MS-251›Statistical Inference

Probability and StatisticsTopic 2 of 36

Statistical Inference

6 minread

1,093words

Intermediatelevel

Statistical Inference

Statistical inference is the process of drawing conclusions or making decisions about a population based on sample data. Since it is often impractical or impossible to gather data from an entire population, statistical inference helps us make predictions, estimates, and test hypotheses about the population based on a sample.

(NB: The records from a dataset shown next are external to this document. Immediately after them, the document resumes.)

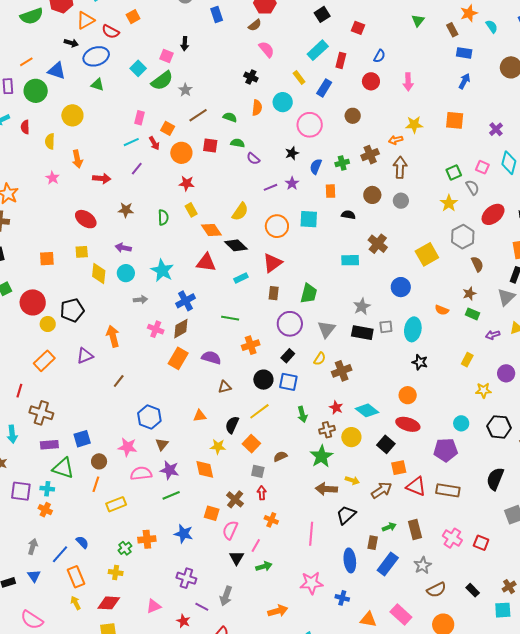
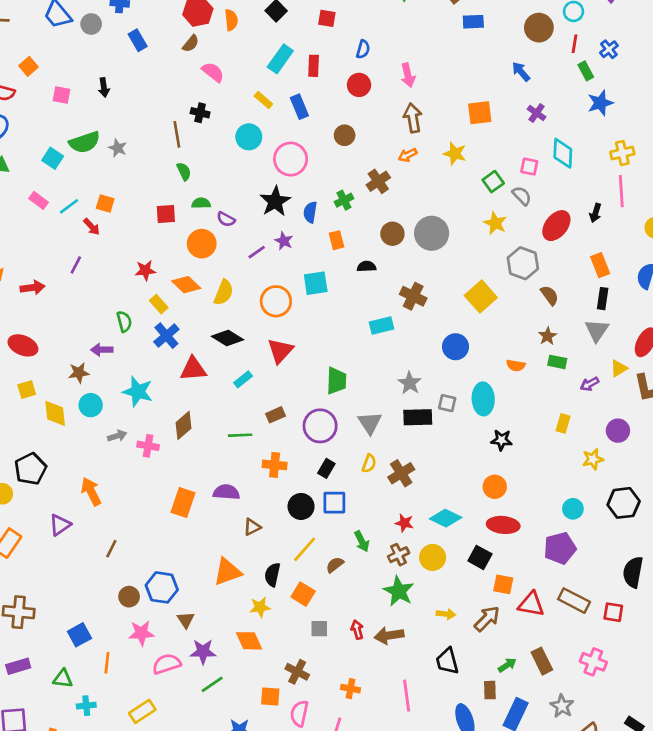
pink square: (166, 56) -> (62, 95), moved
cyan square: (138, 68) -> (53, 158), moved
green semicircle: (162, 81) -> (85, 142), turned 30
blue arrow: (464, 81) -> (521, 72), moved, turned -56
blue rectangle: (324, 88) -> (299, 107), turned -42
orange semicircle: (257, 108) -> (231, 20), moved
brown line: (198, 115) -> (177, 134), moved, turned -54
green semicircle: (230, 117) -> (184, 171), turned 56
pink rectangle: (140, 118) -> (39, 200), moved, turned -56
yellow star: (414, 125) -> (455, 154), moved, turned 30
cyan line: (131, 142) -> (69, 206), moved
orange circle: (181, 153) -> (202, 244), moved
black star: (292, 153) -> (275, 201), size x1.6
brown arrow: (400, 167) -> (413, 118), moved
gray circle: (401, 201) -> (432, 233), size x1.6
brown star: (126, 210) -> (79, 373), moved
orange diamond: (211, 230) -> (186, 285), moved
purple arrow: (123, 248) -> (102, 350), moved
brown rectangle: (274, 293) -> (276, 415), moved, turned 72
blue cross: (186, 301) -> (166, 336), moved
gray square: (386, 327) -> (447, 403), turned 32
pink cross: (156, 329) -> (148, 446), moved
brown diamond: (181, 329) -> (184, 425), moved
orange cross: (251, 345) -> (275, 465), turned 36
orange triangle: (200, 416) -> (227, 572), size x1.6
purple rectangle: (49, 445) -> (18, 666), moved
brown semicircle: (280, 456) -> (335, 565), moved
brown circle: (99, 461) -> (129, 597), moved
green triangle: (63, 468) -> (63, 679), size x0.7
orange square: (399, 468) -> (503, 584), turned 35
orange line: (96, 484) -> (107, 663), moved
cyan cross: (47, 489) -> (86, 706), moved
brown arrow: (326, 489) -> (389, 635), moved
brown rectangle: (448, 490) -> (574, 601), turned 30
red arrow: (262, 493) -> (357, 630), moved
black trapezoid: (346, 515) -> (447, 661), turned -50
red square: (481, 543) -> (613, 612), moved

The two main aspects of statistical inference are:

Estimation: Using sample data to estimate population parameters.
Hypothesis Testing: Using sample data to test hypotheses about population parameters.

1. Estimation

Estimation refers to the process of using sample data to estimate unknown population parameters. There are two types of estimates:

a) Point Estimation:

Point estimation involves using a single value (a "point") from the sample to estimate a population parameter.
For example:
- Sample Mean (x̄): Used as an estimate for the population mean (μ).
- Sample Proportion (p̂): Used as an estimate for the population proportion (p).
While point estimates provide a quick summary, they do not convey how much error there might be in the estimate.

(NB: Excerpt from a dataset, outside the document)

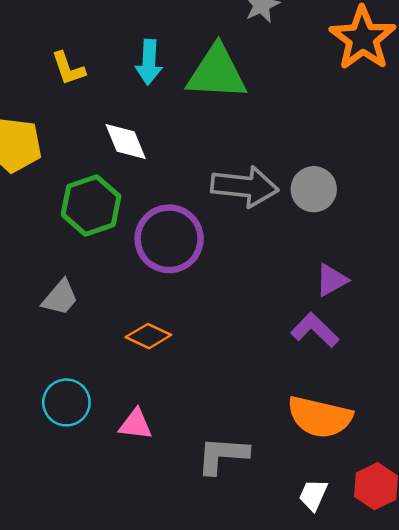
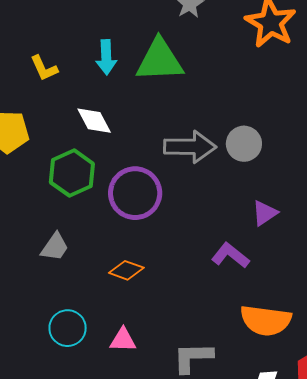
purple L-shape: (315, 330) -> (230, 255), moved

b) Interval Estimation (Confidence Intervals):

An interval estimate provides a range of values within which the population parameter is likely to fall, along with a level of confidence.
A confidence interval for a population parameter (such as the mean) is typically given as:
$\text{Confidence Interval} = \hat{\theta} \pm z \times \text{Standard Error}$
Where:
- $\hat{\theta}$ is the point estimate (e.g., sample mean),
- $z$ is the z-value corresponding to the desired confidence level (for example, $z = 1.96$ for 95% confidence),
- Standard Error is the standard deviation of the sample estimate.
For instance, a 95% confidence interval for the population mean would suggest that if you repeated the sampling process many times, 95% of the intervals would contain the true population mean.

2. Hypothesis Testing

Hypothesis testing involves making inferences about a population by testing whether a certain hypothesis about the population parameter is likely to be true based on sample data. The key steps in hypothesis testing are:

a) Formulating Hypotheses:

Null Hypothesis (H₀): A statement of no effect or no difference. It is what the test is trying to disprove or reject. For example, H₀: "The mean is 50."
Alternative Hypothesis (H₁ or Ha): A statement that contradicts the null hypothesis. It represents what you are trying to prove. For example, Ha: "The mean is not equal to 50."

b) Test Statistic:

A test statistic is a numerical value that is calculated from the sample data. The test statistic is then compared to a critical value from a probability distribution to decide whether to reject the null hypothesis.
The formula for the test statistic depends on the type of test being conducted (e.g., t-test, z-test).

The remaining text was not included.